FAP and Anesthesia
People with familial amyloid polyneuropathy (FAP) are likely to undergo procedures that require some form of anesthesia, which can carry extra risks for these patients.
Here is some information about the different types of anesthesia, and potential complications for people with FAP.
What is anesthesia?
Anesthesia involves the use of medications to prevent or manage pain during surgical or other procedures. The four main types of anesthesia are general, regional, local, and sedation.
General anesthesia is the use of medications, given directly into a vein or as an inhaled gas, to make a patient lose consciousness. Medical staff monitor the patient’s vital signs, such as blood pressure, heart rate, oxygen levels, and breathing to ensure safety. General anesthesia is usually necessary for major or lengthy surgeries.
Regional anesthesia involves the use of injections around a cluster of nerves, or those of the spinal cord, to block pain signals over a large area. Its use can make an entire limb or the lower half of the body unresponsive to pain. Epidurals given during childbirth are an example of a regional anesthetic. People given regional anesthesia are awake and alert during the procedure.

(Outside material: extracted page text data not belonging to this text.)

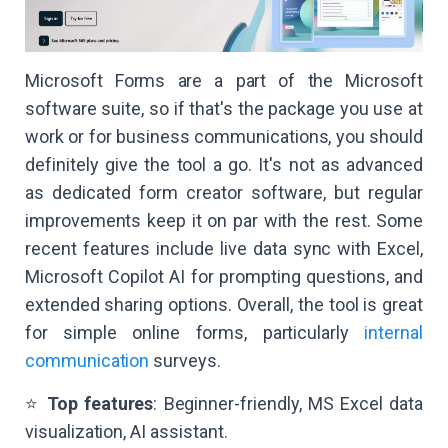
Microsoft Forms are a part of the Microsoft
software suite, so if that's the package you use at
work or for business communications, you should
definitely give the tool a go. It's not as advanced
as dedicated form creator software, but regular
improvements keep it on par with the rest. Some
recent features include live data sync with Excel,
Microsoft Copilot AI for prompting questions, and
extended sharing options. Overall, the tool is great
for simple online forms, particularly
internal
communication
surveys.
⭐
Top features
: Beginner-friendly, MS Excel data
visualization, AI assistant.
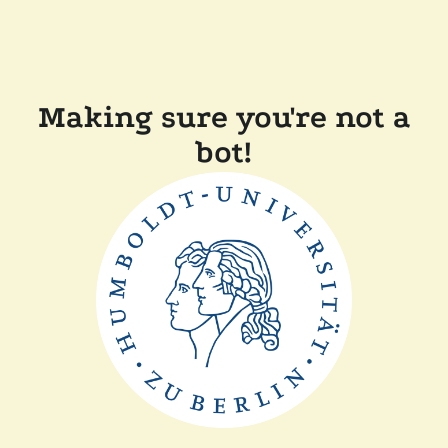
Making sure you're not a
bot!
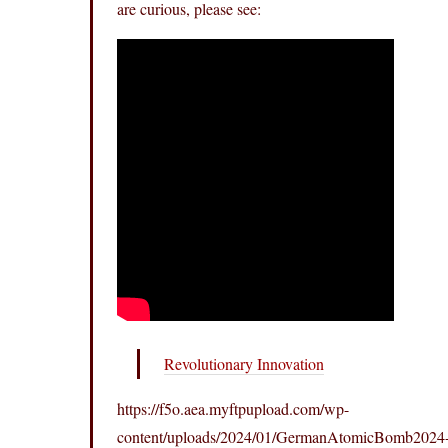
are curious, please see:
Revolutionary Innovation
https://f5o.aea.myftpupload.com/wp-
content/uploads/2024/01/GermanAtomicBomb2024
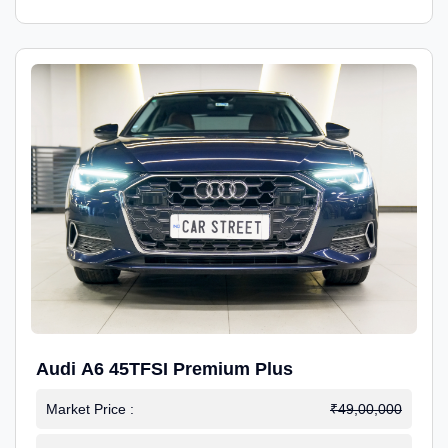
Audi A6 45TFSI Premium Plus
Market Price :
₹49,00,000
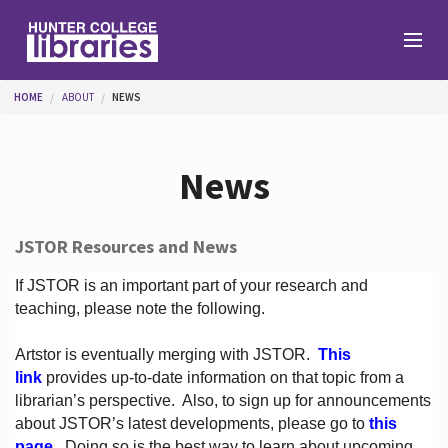
Skip to main content
You are here
HOME
ABOUT
NEWS
Branches
News
Find
JSTOR Resources and News
Help
If JSTOR is an important part of your research and
teaching, please note the following.
Artstor is eventually merging with JSTOR.
This
Services
link
provides up-to-date information on that topic from a
librarian’s perspective.
Also, to sign up for announcements
about JSTOR’s latest developments, please go to
this
About
page
. Doing so is the best way to learn about upcoming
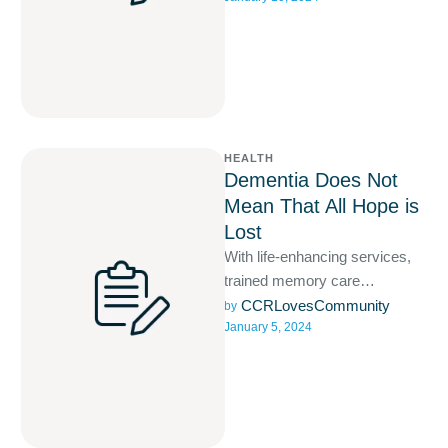
HEALTH
Dementia Does Not
Mean That All Hope is
Lost
With life-enhancing services,
trained memory care
specialists, purpose-driven
CCRLovesCommunity
by 
January 5, 2024
activities, and a comfortable
living space your loved one will
…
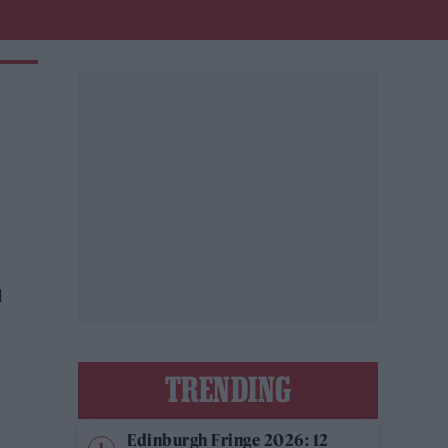
l
TRENDING
Edinburgh Fringe 2026: 12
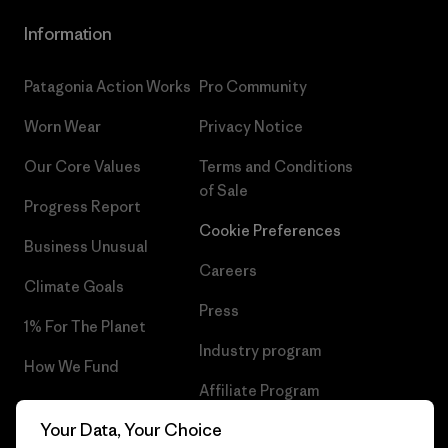
Information
Patagonia Action Works
Pro Community
Worn Wear
Privacy Notice
Our Core Values
Terms and Conditions
of Sale
Progress Report
Cookie Preferences
Business Unusual
Careers
Climate Goals
Press
1% For The Planet
Industry program
How We Fund
Affiliate Program
Gift Cards
Your Data, Your Choice
Patagonia Portugal Sitemap
Find a Store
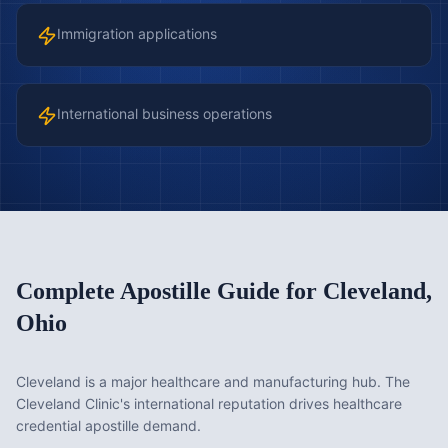
Immigration applications
International business operations
Complete Apostille Guide for
Cleveland
,
Ohio
Cleveland is a major healthcare and manufacturing hub. The
Cleveland Clinic's international reputation drives healthcare
credential apostille demand.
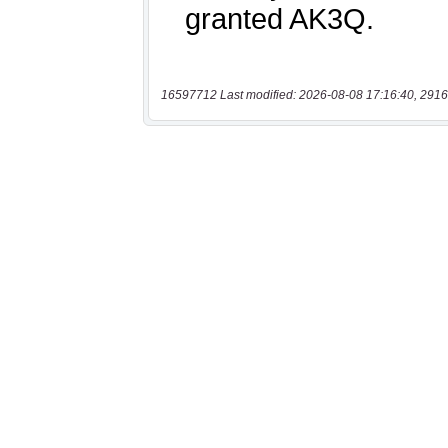
16597712 Last modified: 2026-08-08 17:16:40, 2916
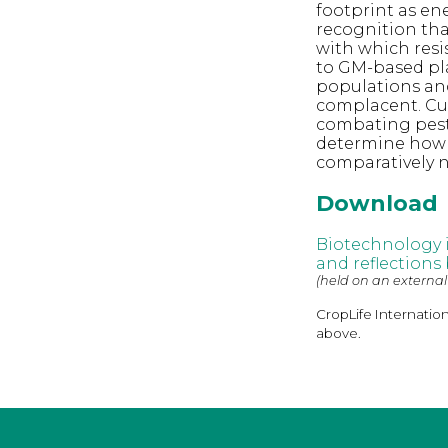
footprint as ene
recognition tha
with which resi
to GM-based pla
populations and
complacent. Cur
combating pest
determine how l
comparatively n
Download
Biotechnology 
and reflections
(held on an external
CropLife Internatio
above.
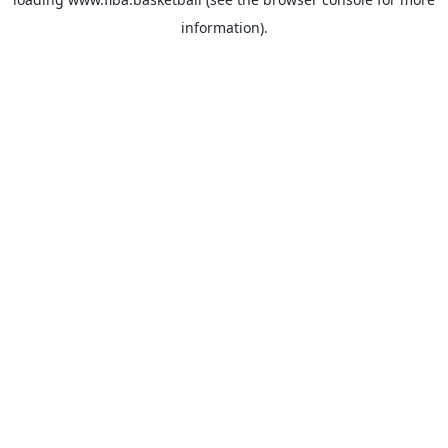
information).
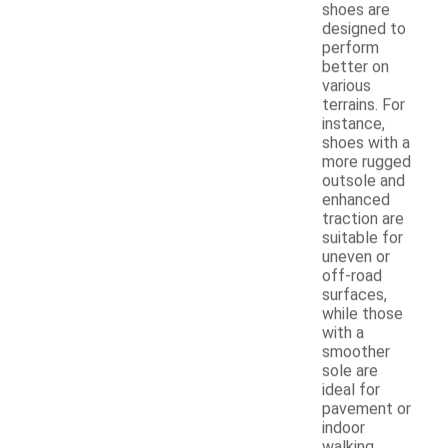
shoes are
designed to
perform
better on
various
terrains. For
instance,
shoes with a
more rugged
outsole and
enhanced
traction are
suitable for
uneven or
off-road
surfaces,
while those
with a
smoother
sole are
ideal for
pavement or
indoor
walking.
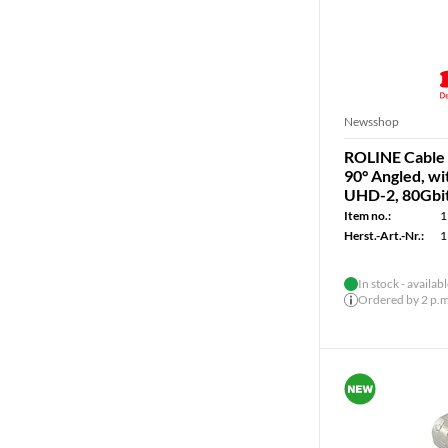
Newsshop
ROLINE Cable U
90° Angled, w
UHD-2, 80Gbit/
Item no.:
1
Herst.-Art.-Nr.:
1
In stock - availab
Ordered by 2 p.m.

For procedures on smaller areas, such as stitching a deep cut or for minor dental work, a local anesthetic is sufficient. Local anesthetics can be given as an injection, or as a spray or cream.
Sedation, which can be given as an injection or inhaled gas, is given for more minor surgeries or less complex procedures that don’t require general anesthesia but need more than local anesthesia to prevent pain. Sedation relaxes a patient, and depending on the strength used can make them drowsy, even to the point of falling asleep or not remembering the procedure. But it does not render a person unconscious.
When might FAP patients need anesthesia?
In addition to treatment for an accident or other unpredictable event, a FAP patient is likely to need some form of anesthesia for procedures specific to this disease.
Biopsies are commonly used to diagnose FAP, and patients are likely to be given some form of an anesthetic to make the procedure more comfortable.
What are the potential risks of anesthesia?
Complications that can arise with the use of anesthesia with a FAP patient are often related to peripheral or autonomic neuropathy.
Peripheral neuropathy affects the peripheral nervous system, or the nervous system found outside of the brain and spinal cord. It could work against the effectiveness of regional anesthesia.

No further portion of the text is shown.